Team:LUBBOCK TTU/Results


· Ligated fragments coding for sfGFP and mNeonGreen into YEp352 vectors
· Roughly confirmed presence of fragment through agarose gel
· Performed transformation of S. cerevisiae BY4741 with plasmids roughly confirmed to contain our biobricks

— Digestion/Ligation of YEp352 vector and Reporter Gene Fragments —

· Digested YEp352 vectors were ligated with either our sfGFP biobrick or our mNeon Green biobrick after PCR cleanup to remove one of the enzymes that was not heat killed
· Samples of sfGFP ligated vectors were ran in parallel to mNeon Green ligated vectors
· The ligation product was transformed into E. Coli for cloning
· Cells were mini-prepped to extract our plasmid
· To confirm the extracted sample consisted on plasmid containing our fragment of interest, a gel was run
· To prepare for the gel check, a portion of the mini-prep product was digested
· The enzyme should cleave the plasmid on either side of the previously ligated fragment, resulting in two pieces of DNA, the cut vector (approx. 5kb) and the naked fragment (approx. 2 kb)
· Figure 2 shows a clear line at 5kb and faint bands at 2kb, indicating that the fragments should be contained with mini-prepped plasmid

Fig. 1. 1kb DNA ladder
from NEB

Fig. 2. Agarose gel confirming presence of fragment within vectors.

— Next Steps —

Fig. 2. Experimental setup. This image shows how [Ca2+] has varied among wells
of the plate. This concentration setup was consistent among all 3 plates.

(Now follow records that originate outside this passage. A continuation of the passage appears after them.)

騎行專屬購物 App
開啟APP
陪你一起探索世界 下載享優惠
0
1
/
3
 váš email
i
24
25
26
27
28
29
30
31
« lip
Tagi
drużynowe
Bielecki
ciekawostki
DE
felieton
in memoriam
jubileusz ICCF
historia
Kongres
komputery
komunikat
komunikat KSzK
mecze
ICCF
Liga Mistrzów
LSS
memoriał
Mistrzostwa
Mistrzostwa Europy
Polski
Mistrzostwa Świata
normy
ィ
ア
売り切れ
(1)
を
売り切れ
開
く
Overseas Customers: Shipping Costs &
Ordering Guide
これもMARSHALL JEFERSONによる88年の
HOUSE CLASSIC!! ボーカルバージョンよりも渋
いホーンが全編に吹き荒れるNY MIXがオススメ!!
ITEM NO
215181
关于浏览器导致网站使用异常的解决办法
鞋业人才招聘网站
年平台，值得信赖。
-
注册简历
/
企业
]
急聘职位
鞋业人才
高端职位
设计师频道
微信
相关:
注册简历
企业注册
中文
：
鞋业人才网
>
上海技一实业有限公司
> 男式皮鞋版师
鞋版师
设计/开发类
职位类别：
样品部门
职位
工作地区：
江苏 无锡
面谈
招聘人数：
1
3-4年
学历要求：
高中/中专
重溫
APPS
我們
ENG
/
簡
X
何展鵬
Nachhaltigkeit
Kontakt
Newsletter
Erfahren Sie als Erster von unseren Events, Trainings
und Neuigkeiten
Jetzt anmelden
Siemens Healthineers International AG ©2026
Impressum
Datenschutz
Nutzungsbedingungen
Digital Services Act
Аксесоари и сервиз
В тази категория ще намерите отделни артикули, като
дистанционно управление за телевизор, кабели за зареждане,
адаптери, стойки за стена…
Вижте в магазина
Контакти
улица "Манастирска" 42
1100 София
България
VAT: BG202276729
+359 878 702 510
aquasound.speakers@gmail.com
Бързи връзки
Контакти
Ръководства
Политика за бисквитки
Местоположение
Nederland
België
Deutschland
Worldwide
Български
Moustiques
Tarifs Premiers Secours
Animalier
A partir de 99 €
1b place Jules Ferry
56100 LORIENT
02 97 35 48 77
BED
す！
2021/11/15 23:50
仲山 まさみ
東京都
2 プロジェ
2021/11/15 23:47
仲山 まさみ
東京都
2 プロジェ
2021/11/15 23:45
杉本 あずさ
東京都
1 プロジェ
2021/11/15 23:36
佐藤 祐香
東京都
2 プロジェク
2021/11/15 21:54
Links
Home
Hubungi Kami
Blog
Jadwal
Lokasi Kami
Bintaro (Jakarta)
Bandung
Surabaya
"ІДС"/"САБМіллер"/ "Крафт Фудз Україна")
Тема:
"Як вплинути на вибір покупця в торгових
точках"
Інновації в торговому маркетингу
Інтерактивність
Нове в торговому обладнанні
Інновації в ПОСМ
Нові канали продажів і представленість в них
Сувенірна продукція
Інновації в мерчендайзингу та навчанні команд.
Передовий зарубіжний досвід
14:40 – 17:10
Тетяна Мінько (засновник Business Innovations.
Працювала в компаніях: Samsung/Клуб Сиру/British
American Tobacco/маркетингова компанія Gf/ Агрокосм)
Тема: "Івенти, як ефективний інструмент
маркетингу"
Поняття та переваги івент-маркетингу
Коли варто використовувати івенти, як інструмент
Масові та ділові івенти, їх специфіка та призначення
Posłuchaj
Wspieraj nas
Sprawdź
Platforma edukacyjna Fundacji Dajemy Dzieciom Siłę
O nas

Using the 96 well plates, with Ca2+concentration gradients as shown above, we will incubate in a range of temperatures and measure the fluorescence output
· Given this data, we can investigate a more focused range of calcium concentration

— Considerations for replicating the experiment —

· We used common wet lab procedures requiring common wet lab equipment.
· All protocols are listed under the Experiment tab and provide clear instructions for those interested in replicating our work.